Three old ladies were discussing the trials and tribulations of getting older.

One said, "Sometimes I catch myself with a jar of mayonnaise in my hand while standing in front of the refrigerator, and I can't remember whether I need to put it away or start making a sandwich."

The second lady chimed in with, "Yes, sometimes I find myself on the landing of the stairs and can't remember whether I was on my way up or on my way down."

The third one responded, "Well, ladies, I'm glad I don't have that problem, knock on wood," as she rapped her knuckles on the table and then said, "That must be the door, I'll get it!"


----------



## SeaBreeze (Mar 28, 2012)

"Double" the funny! layful:


----------



## Elzee (Nov 15, 2012)

lol - OK, I'll add another memory or lack of memory joke...

A few old couples used to get together to talk about life and to have a  good time.

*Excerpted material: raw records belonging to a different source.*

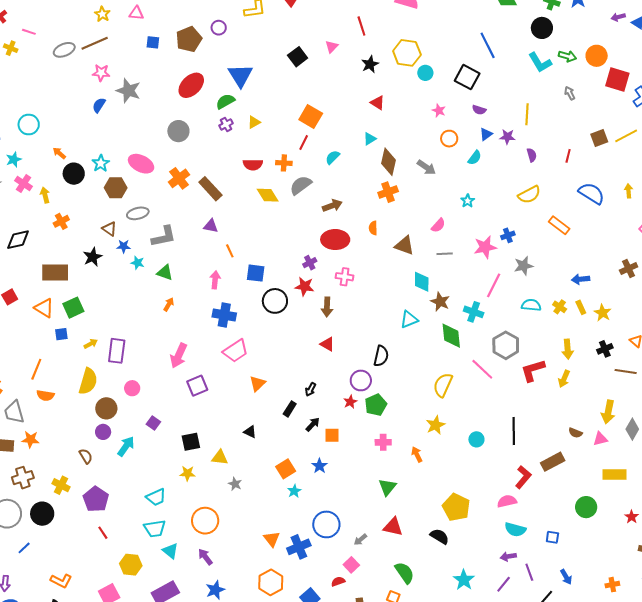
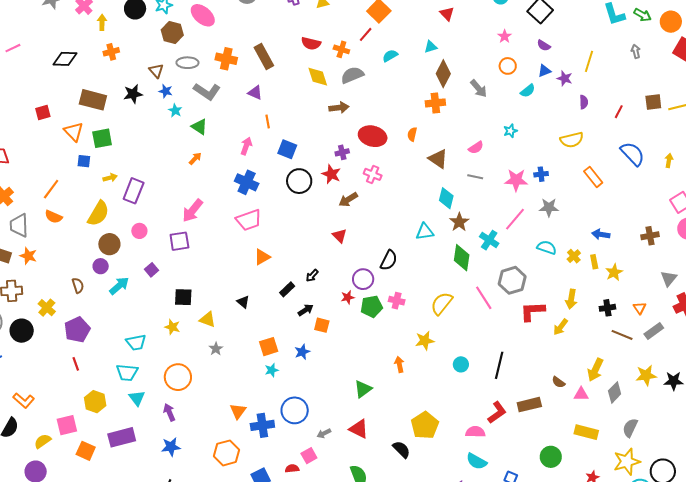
orange cross: (179, 178) -> (226, 59), moved, turned 35
brown arrow: (332, 206) -> (339, 108), moved
gray L-shape: (164, 237) -> (207, 91), turned 32
brown arrow: (327, 307) -> (348, 200), turned 42
purple square: (197, 386) -> (179, 241), moved
pink cross: (383, 442) -> (397, 301), moved

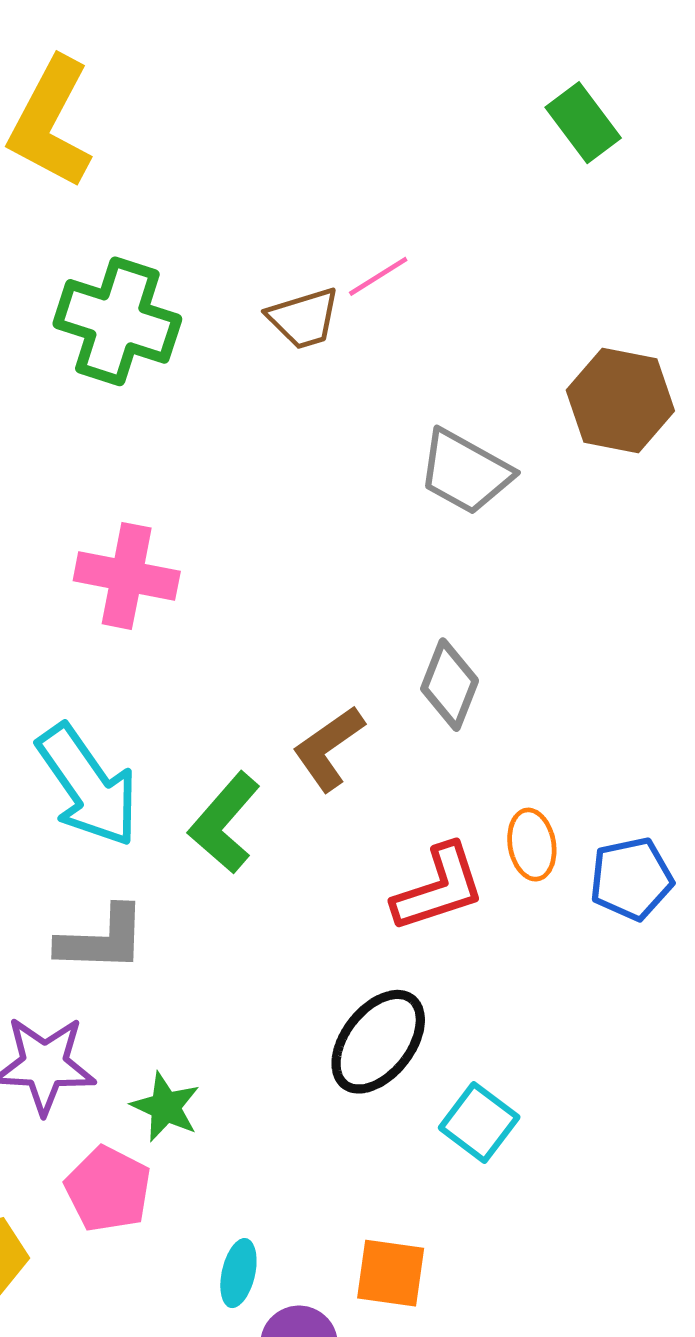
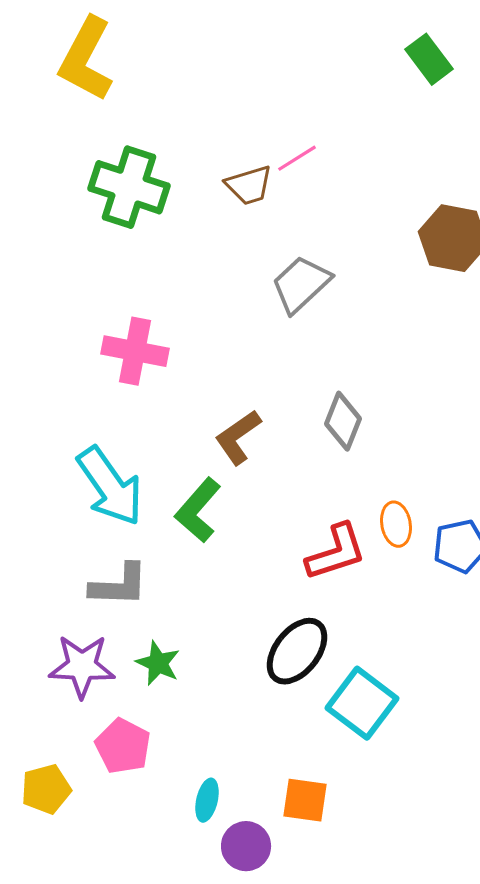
gray trapezoid: (465, 472) -> (301, 284), moved, turned 108
brown L-shape: (328, 748) -> (238, 437), moved
green star: (165, 1107) -> (158, 663), moved
cyan square: (479, 1122) -> (362, 703), size x1.4

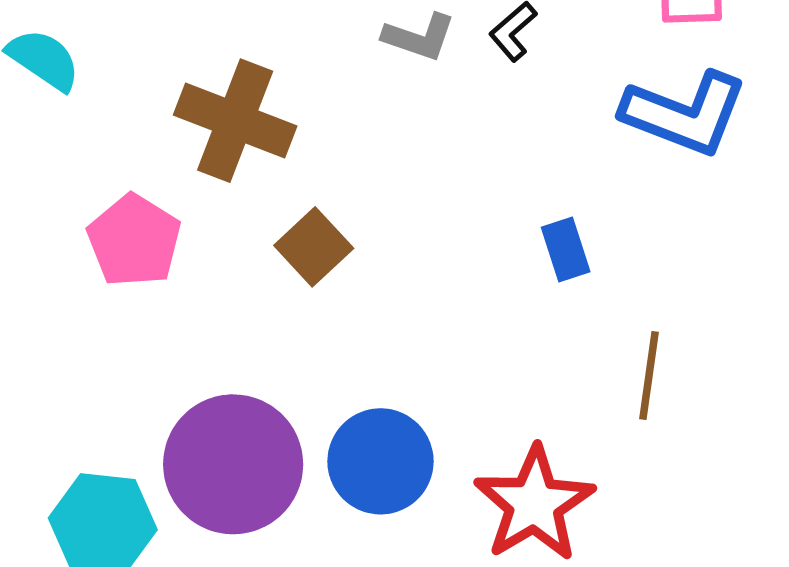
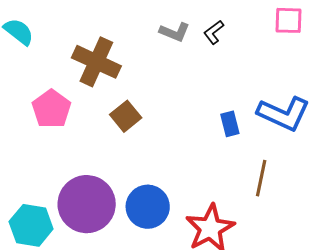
blue L-shape: (685, 113) -> (284, 114), moved

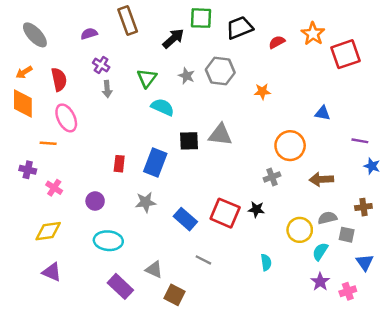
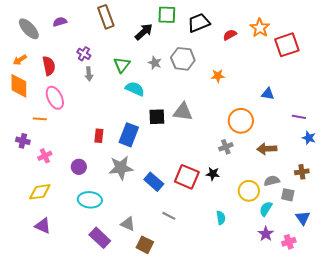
purple semicircle: (89, 34) -> (60, 22), moved
pink cross: (54, 188) -> (45, 156), turned 32
gray star: (146, 202) -> (121, 168), size x1.4

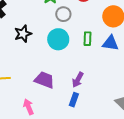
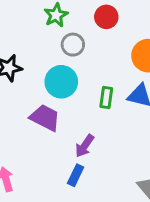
green rectangle: (88, 39) -> (106, 98), moved
purple trapezoid: (44, 80) -> (45, 118), moved

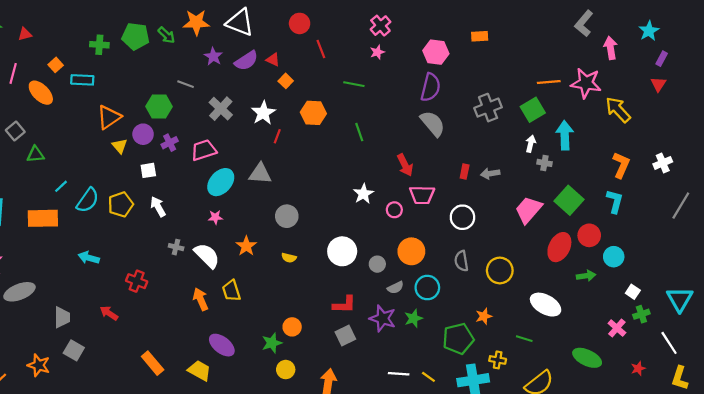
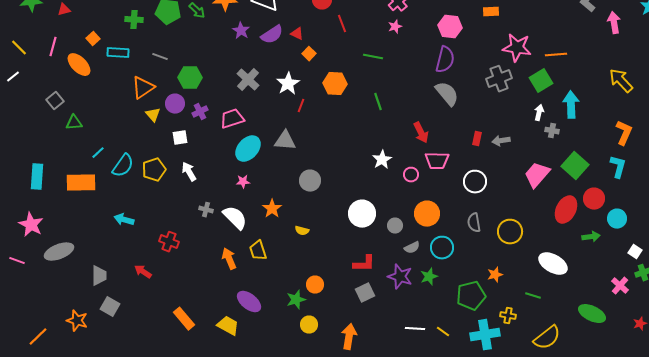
pink star: (586, 83) -> (517, 48), moved
gray line: (186, 84) -> (160, 57), moved
yellow semicircle: (289, 258) -> (302, 231), moved

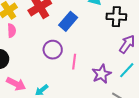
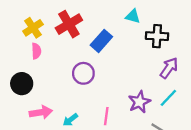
pink line: (74, 62) -> (106, 116), moved
pink arrow: (16, 84) -> (41, 112), turned -36

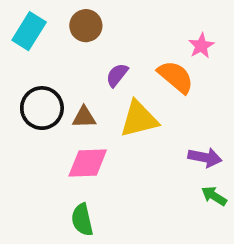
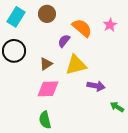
orange semicircle: (176, 77) -> (82, 28), moved
black circle: (42, 108) -> (14, 51), moved
brown triangle: (84, 117) -> (46, 64), turned -32
purple arrow: (205, 157) -> (96, 86), moved

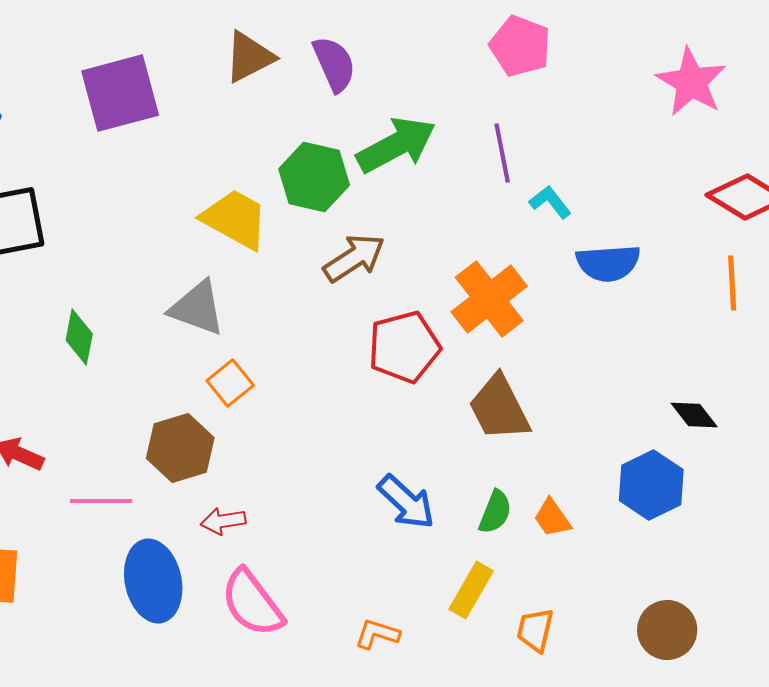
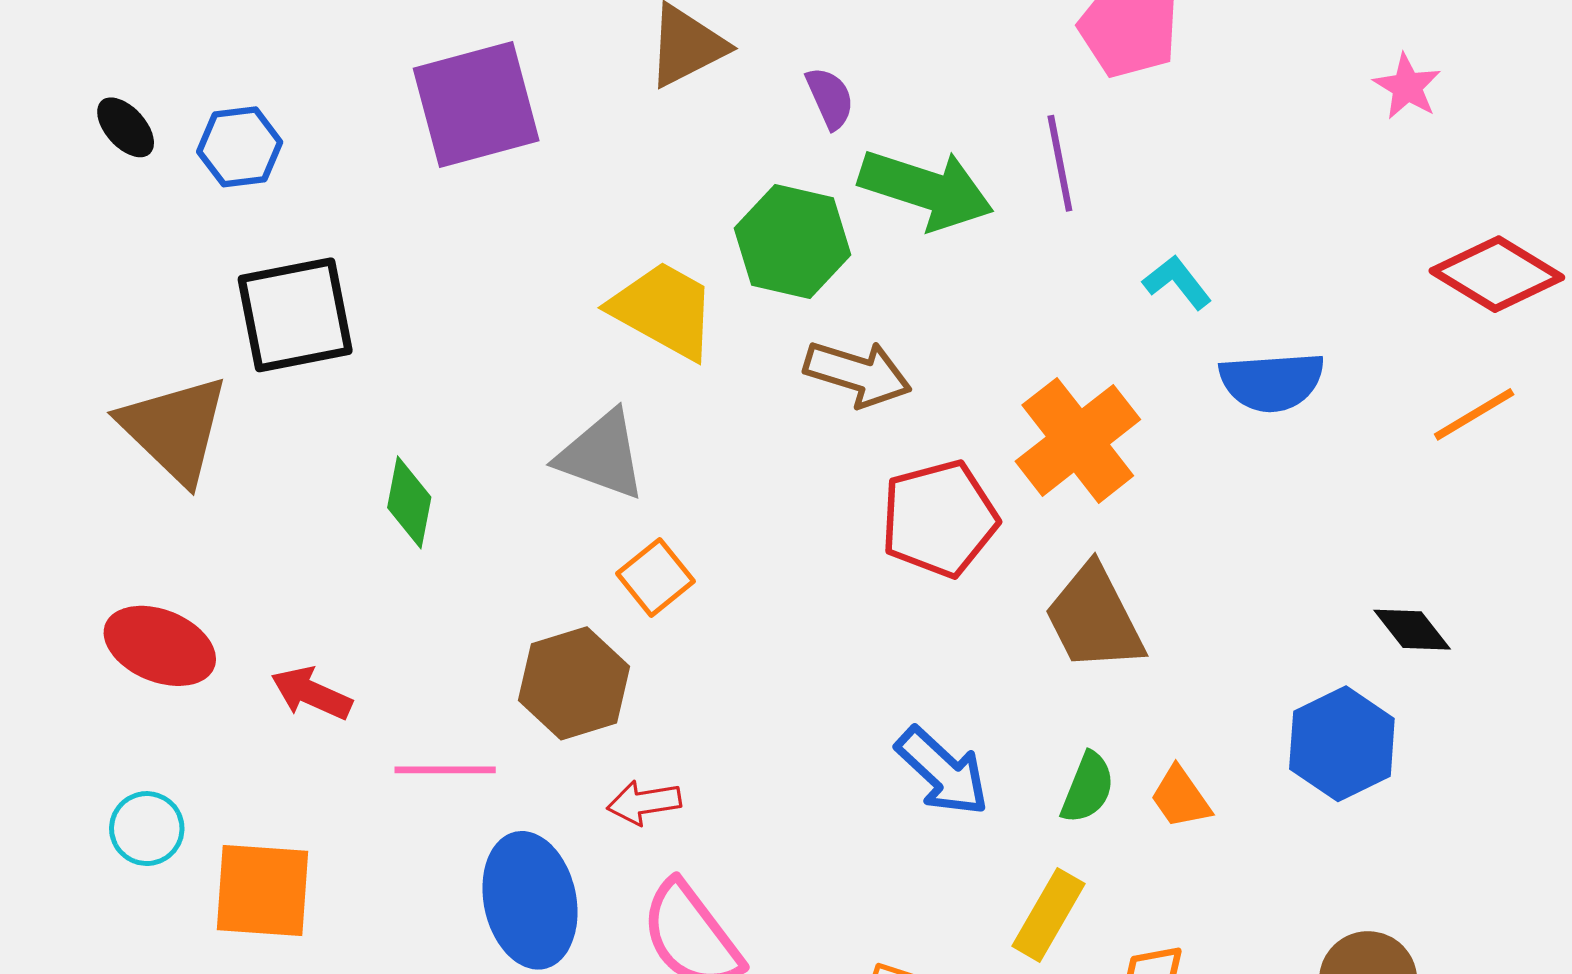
purple semicircle: (334, 64) -> (830, 98), moved, size x0.7
pink star: (691, 82) -> (1407, 87), size x0.6
green arrow: (396, 145) -> (926, 189), turned 46
purple line: (502, 153) -> (1060, 163), moved
brown arrow: (354, 258) -> (858, 374), turned 50
orange line: (732, 283) -> (1474, 414), turned 62

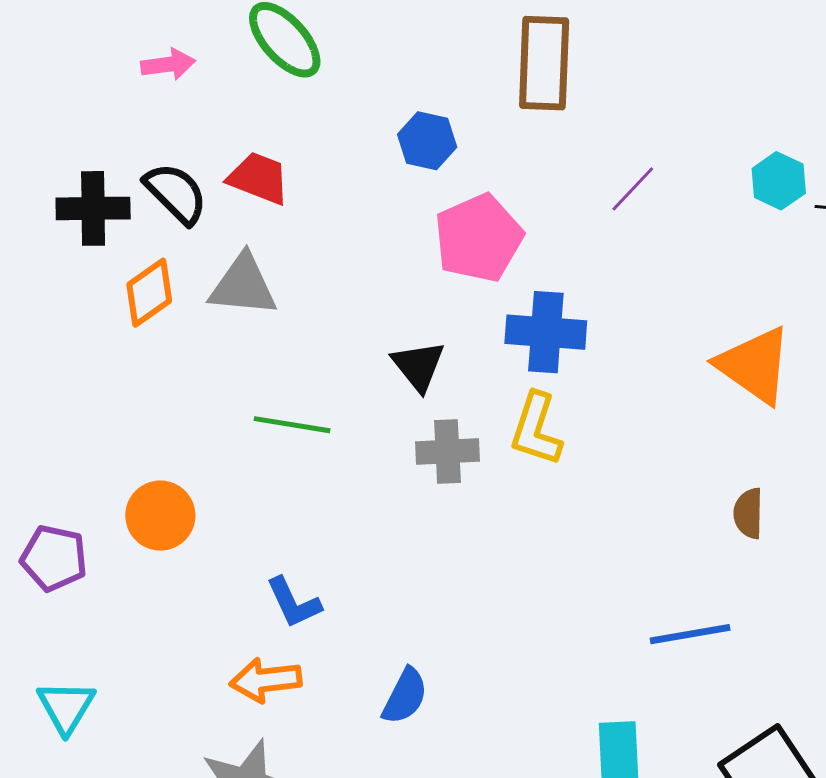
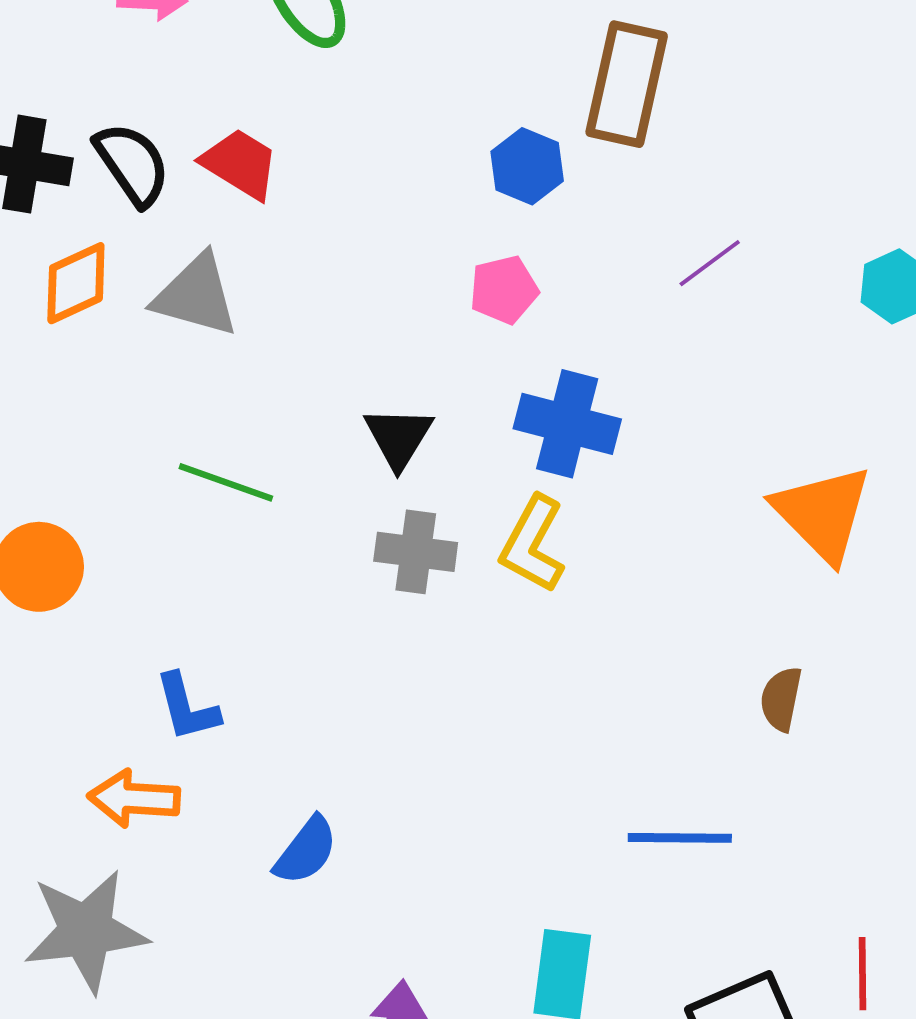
blue hexagon: (427, 141) -> (527, 166), moved
pink pentagon: (479, 238) -> (504, 290), size x0.6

At one of the get togethers, one of the men, Harry, started talking about this  fantastic restaurant he went to the other night with his wife. 

“Really?”, one of the men said, what’s it called? After thinking for a  few seconds, Harry said, “what are those good smelling flowers called  again?” 

“Do you mean a rose? the first man questioned. 

“Yes that’s it,”  he exclaimed. Looking over at his wife he said, “Rose, what’s that  restaurant we went to the other night?”


----------



## SeaBreeze (Nov 15, 2012)

LOL, oldie but goodie Elzee!


----------